Lewis Carroll was the pseudomym of Charles Lutwidge Dodgson. He was born in 1832 at the parsonage in Daresbury, England, where his father was a curate. He grew up in a large and close family. He was exceptionally gifted in school and excelled in mathematics. He loved literature and studied the popular authors of the time: Coleridge, Dickens, Eliot, and Tennyson who also became his friend. He expressed his creative side by writing poetry and short stories for his own magazine which delighted and amused his siblings. He studied at Christ Church College and later at Oxford where he earned a B.A. and M.A. with honors in Mathematics and Classics. After graduation, he was appointed Mathematical Lecturer at Oxford, a position he held for most of his adult life. He retired a few years before his death in 1898 so he could concentrate on his writing and publishing.
The tales of Alice started when he befriended the new dean of Christ Church, Henry Liddell, and his family. Liddell had several children, one of whom was Alice. Dodgson went on many outings with the family and entertained the children by drawing pictures and telling stories, including the beginnings of his Alice’s Adventures in Wonderland.
Even as he taught math at Oxford, he submitted humorous stories and poems to various publications and also wrote numerous math texts. He became a deacon in Christ Church Cathedral, enjoyed photography, the theatre, had a busy social life and began to write more seriously. Friends encouraged him to write down the Alice stories which were published in 1865. Dodgson took his pseudonym from the Latin version of his given name: Lewis was the Latin for Lutwidge and Carroll the Latin for Charles.
Dodgson’s stories had an amazing mix of creativity, fantasy, word play, satire, nonsense and dry wit which is obvious today to those of us familiar with Alice, the March Hare, wise Dodo, the Mad Hatter, White Hare, Cheshire Cat, White Rabbit, King & Queen of Hearts, etc. As Alice herself would say: It was “curiouser and curiouser.”

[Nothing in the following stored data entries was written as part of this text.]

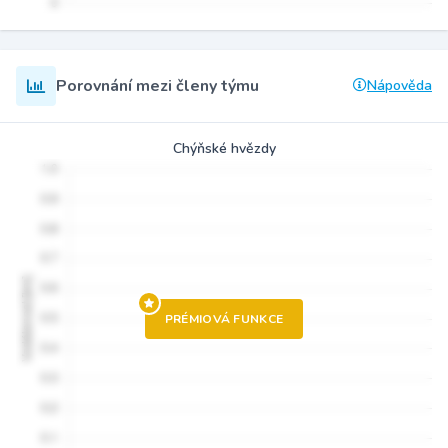
Porovnání mezi členy týmu
Nápověda
Chýňské hvězdy
PRÉMIOVÁ FUNKCE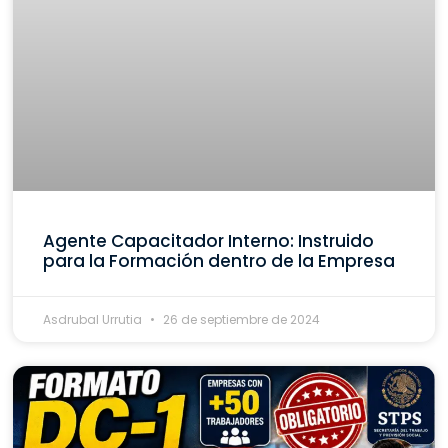
Agente Capacitador Interno: Instruido
para la Formación dentro de la Empresa
Asdrubal Urrutia
26 de septiembre de 2024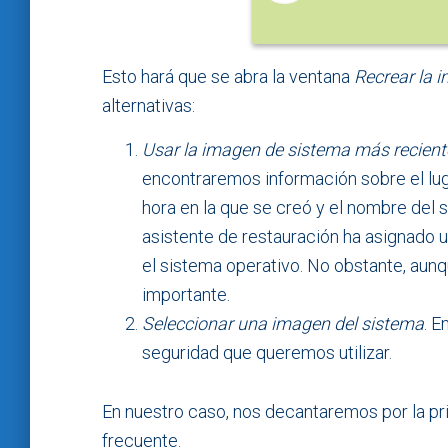
Esto hará que se abra la ventana
Recrear la 
alternativas:
Usar la imagen de sistema más recien
encontraremos información sobre el lug
hora en la que se creó y el nombre del 
asistente de restauración ha asignado un
el sistema operativo. No obstante, aunq
importante.
Seleccionar una imagen del sistema
. E
seguridad que queremos utilizar.
En nuestro caso, nos decantaremos por la pri
frecuente.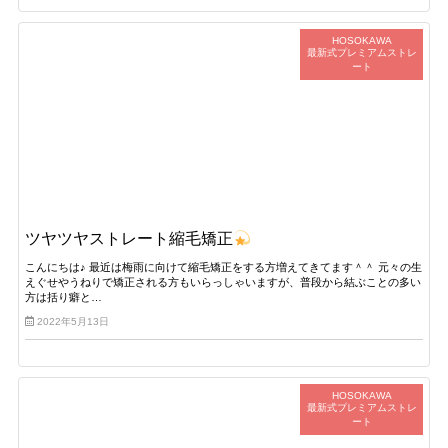
HOSOKAWA
最新式プレミアムストレ
ート
ツヤツヤストレート縮毛矯正
こんにちは♪ 最近は梅雨に向けて縮毛矯正をする方増えてきてます＾＾ 元々の生
えぐせやうねりで矯正される方もいらっしゃいますが、普段から結ぶことの多い
方は括り癖と…
2022年5月13日
HOSOKAWA
最新式プレミアムストレ
ート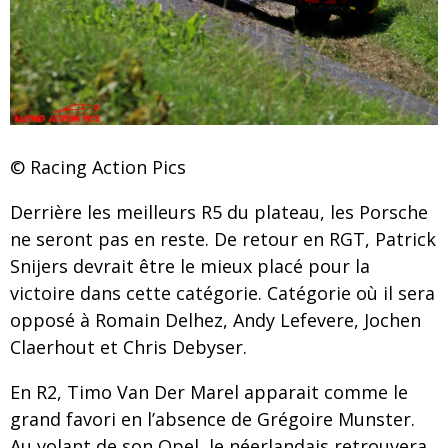
© Racing Action Pics
Derrière les meilleurs R5 du plateau, les Porsche
ne seront pas en reste. De retour en RGT, Patrick
Snijers devrait être le mieux placé pour la
victoire dans cette catégorie. Catégorie où il sera
opposé à Romain Delhez, Andy Lefevere, Jochen
Claerhout et Chris Debyser.
En R2, Timo Van Der Marel apparait comme le
grand favori en l’absence de Grégoire Munster.
Au volant de son Opel, le néerlandais retrouvera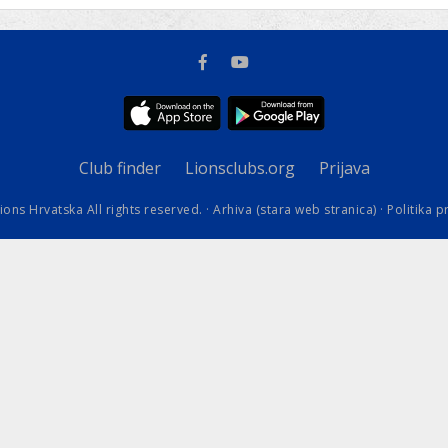
kovodstvo Leo Distrikta
daci o LEO D-126 i kontakt
Club finder
Lionsclubs.org
Prijava
ions Hrvatska All rights reserved. ·
Arhiva (stara web stranica)
·
Politika p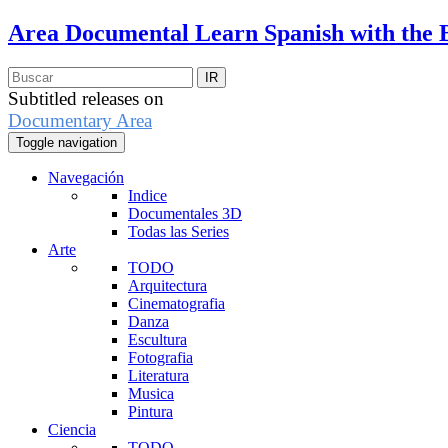
Area Documental
Learn Spanish with the 
Subtitled releases on
Documentary Area
Toggle navigation
Navegación
Indice
Documentales 3D
Todas las Series
Arte
TODO
Arquitectura
Cinematografia
Danza
Escultura
Fotografia
Literatura
Musica
Pintura
Ciencia
TODO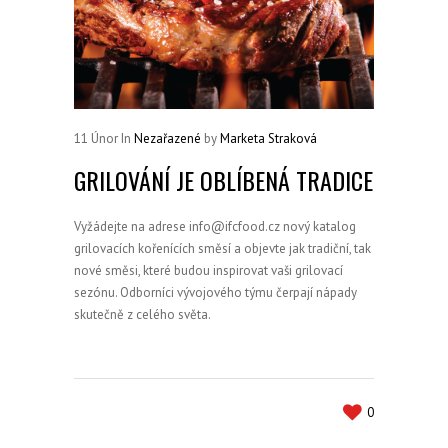
11
Únor
In
Nezařazené
by
Marketa Straková
GRILOVÁNÍ JE OBLÍBENÁ TRADICE
Vyžádejte na adrese info@ifcfood.cz nový katalog
grilovacích kořenících směsí a objevte jak tradiční, tak
nové směsi, které budou inspirovat vaši grilovací
sezónu. Odborníci vývojového týmu čerpají nápady
skutečně z celého světa.
0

There is much depth to the Alice stories and layers to uncover as one rereads the books. As the Duchess says to Alice, “Tut, tut, child. Everything’s got a moral, if only you can find it.” There is some good advice to follow as the Kings tells Alice, “Begin at the beginning and go on till you come to the end: then stop.” I especially relate to Alice’s comment, “Shall I never get any older than I am now? That’ll be a comfort, one way—never to be an old woman—but then—always to have lessons to learn.” And my favorite, “It would be nice if something made sense for a change.”
For those who would like to take a step back in time, it is possible to visit Alice’s Shop in Oxford, England. It is opposite Christ Church on St. Aldate’s Street. It was formerly frequented in Victorian times by Alice Liddell, the inspiration for Alice’s Adventures in Wonderland and Through the Looking Glass. She used to buy sweets there when she lived at Christ Church with her father and was befriended by Charles Dodgson.
Throughout the years, Wade has made a number of Alice figurines, including the 1999 and 2010 Club Membership sets. Others are the Guinness promotional figures Tweedledee and Tweedledum and the Mad Hatter in 1968, and the Mabel Lucie Atwell Alice and Mad Hatter recently commissioned by C&S Collectables.
A few of the other Alice in Wonderland pieces are the small Toby mugs like the White Rabbit from Staffordshire Pottery, the King and Queen of Hearts from Beswick, the Cheshire Cat which is one of many figures sold at Disney outlets, and the ceramic souvenir from Oxford’s Alice’s Shop.
Wade continues to make figurines that appeal to children of all ages. I, for one, hope they continue to do so for years to come so we can all be “forever young.”